In response to #Zach's request for a reproducible example, I (the OP) edit my original post as follows:
Edit: Reproducible Example
# Practice Data
library("mlr")
library("ROCR")
library(mlbench)
data(BreastCancer)
dim(BreastCancer)
levels(BreastCancer$Class)
head(BreastCancer)
BreastCancer <- BreastCancer[, -c(1, 6, 7)]
BreastCancer$Cl.thickness <- as.factor(unclass(BreastCancer$Cl.thickness))
BreastCancer$Cell.size <- as.factor(unclass(BreastCancer$Cell.size))
BreastCancer$Cell.shape <- as.factor(unclass(BreastCancer$Cell.shape))
BreastCancer$Marg.adhesion <- as.factor(unclass(BreastCancer$Marg.adhesion))
head(BreastCancer)
# Define Nested Cross-Validation Strategy
cv.inner <- makeResampleDesc("CV", iters = 2, stratify = TRUE)
cv.outer <- makeResampleDesc("CV", iters = 6, stratify = TRUE)
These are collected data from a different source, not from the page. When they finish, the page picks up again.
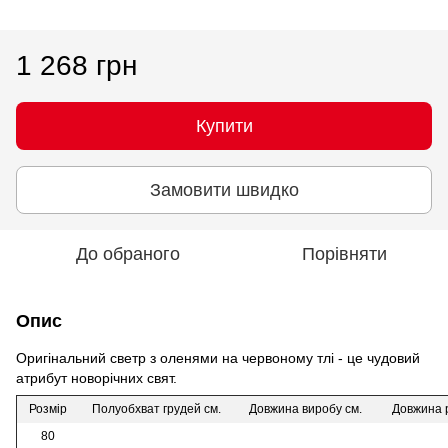
1 268 грн
Купити
Замовити швидко
До обраного
Порівняти
Опис
Оригінальний светр з оленями на червоному тлі - це чудовий
атрибут новорічних свят.
Розмір
Полуобхват грудей см.
Довжина виробу см.
Довжина р
80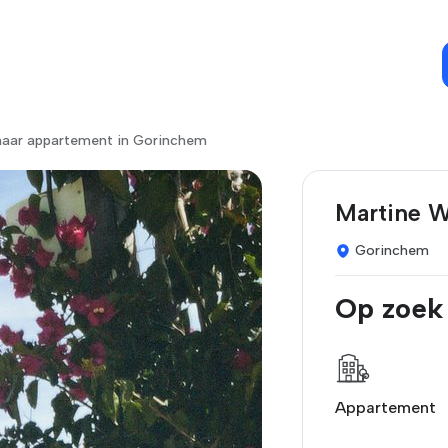
naar appartement in Gorinchem
Martine W
Gorinchem
Op zoek
Appartement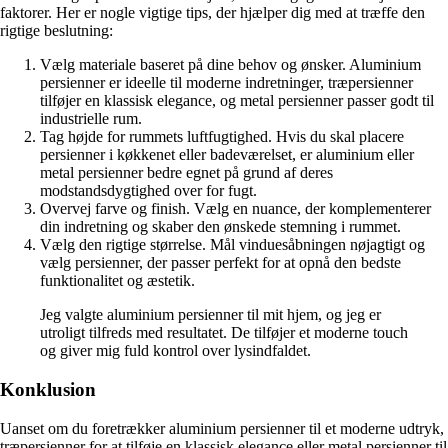
faktorer. Her er nogle vigtige tips, der hjælper dig med at træffe den
rigtige beslutning:
Vælg materiale baseret på dine behov og ønsker. Aluminium
persienner er ideelle til moderne indretninger, træpersienner
tilføjer en klassisk elegance, og metal persienner passer godt til
industrielle rum.
Tag højde for rummets luftfugtighed. Hvis du skal placere
persienner i køkkenet eller badeværelset, er aluminium eller
metal persienner bedre egnet på grund af deres
modstandsdygtighed over for fugt.
Overvej farve og finish. Vælg en nuance, der komplementerer
din indretning og skaber den ønskede stemning i rummet.
Vælg den rigtige størrelse. Mål vinduesåbningen nøjagtigt og
vælg persienner, der passer perfekt for at opnå den bedste
funktionalitet og æstetik.
Jeg valgte aluminium persienner til mit hjem, og jeg er
utroligt tilfreds med resultatet. De tilføjer et moderne touch
og giver mig fuld kontrol over lysindfaldet.
Konklusion
Uanset om du foretrækker aluminium persienner til et moderne udtryk,
træpersienner for at tilføje en klassisk elegance eller metal persienner til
# Define Performance Measures
perf.measures <- list(auc, mmce)
# Create Task
bc.task <- makeClassifTask(id = "bc",
data = BreastCancer,
target = "Class",
positive = "malignant")
# Create Tuned KSVM Learner
ksvm <- makeLearner("classif.ksvm",
predict.type = "prob")
ksvm.ps <- makeParamSet(makeDiscreteParam("C", values = 2^(-2:2)),
makeDiscreteParam("sigma", values = 2^(-2:2)))
ksvm.ctrl <- makeTuneControlGrid()
ksvm.lrn = makeTuneWrapper(ksvm,
resampling = cv.inner,
measures = perf.measures,
par.set = ksvm.ps,
control = ksvm.ctrl,
show.info = FALSE)
# Create Tuned Random Forest Learner
rf <- makeLearner("classif.randomForest",
predict.type = "prob",
fix.factors.prediction = TRUE)
rf.ps <- makeParamSet(makeDiscreteParam("mtry", values = c(2, 3, 5)))
rf.ctrl <- makeTuneControlGrid()
rf.lrn = makeTuneWrapper(rf,
resampling = cv.inner,
measures = perf.measures,
par.set = rf.ps,
control = rf.ctrl,
show.info = FALSE)
# Run Cross-Validation Experiments
bc.lrns = list(ksvm.lrn, rf.lrn)
bc.bmr <- benchmark(learners = bc.lrns,
tasks = bc.task,
resampling = cv.outer,
measures = perf.measures,
show.info = FALSE)
# Calibration Charts
bc.cal <- generateCalibrationData(bc.bmr)
plotCalibration(bc.cal)
Produces the following:
Aggregared Calibration Plot
Attempting to un-aggregate leads to:
> bc.cal <- generateCalibrationData(bc.bmr, aggregate = FALSE)
Error in generateCalibrationData(bc.bmr, aggregate = FALSE) :
unused argument (aggregate = FALSE)
>
> sessionInfo()
R version 3.2.3 (2015-12-10)
attached base packages:
[1] stats graphics grDevices utils datasets methods base
other attached packages:
[1] mlbench_2.1-1 ROCR_1.0-7 gplots_3.0.1 mlr_2.9
[5] stringi_1.1.1 ParamHelpers_1.10 ggplot2_2.1.0 BBmisc_1.10
loaded via a namespace (and not attached):
[1] digest_0.6.9 htmltools_0.3.5 R6_2.2.0 splines_3.2.3
[5] scales_0.4.0 assertthat_0.1 grid_3.2.3 stringr_1.0.0
[9] bitops_1.0-6 checkmate_1.8.2 gdata_2.17.0 survival_2.38-3
[13] munsell_0.4.3 tibble_1.2 randomForest_4.6-12 httpuv_1.3.3
[17] parallelMap_1.3 mime_0.5 DBI_0.5-1 labeling_0.3
[21] chron_2.3-47 shiny_1.0.0 KernSmooth_2.23-15 plyr_1.8.4
[25] data.table_1.9.6 magrittr_1.5 reshape2_1.4.1 kernlab_0.9-25
[29] ggvis_0.4.3 caTools_1.17.1 gtable_0.2.0 colorspace_1.2-6
[33] tools_3.2.3 parallel_3.2.3 dplyr_0.5.0 xtable_1.8-2
[37] gtools_3.5.0 backports_1.0.4 Rcpp_0.12.4
no plotCalibration doesn't do any averaging, though it can plot a smooth.
if you call generateCalibrationData on a benchmark result object it will treat each iteration of your resampled predictions as exchangeable and compute the calibration across all resampled predictions for that bin.
yes it probably would make sense to have an option to generate an unaggregated calibration data object and be able to plot it. you are welcome to open an issue on GitHub to that effect, but this is going to be low on my priority list TBH.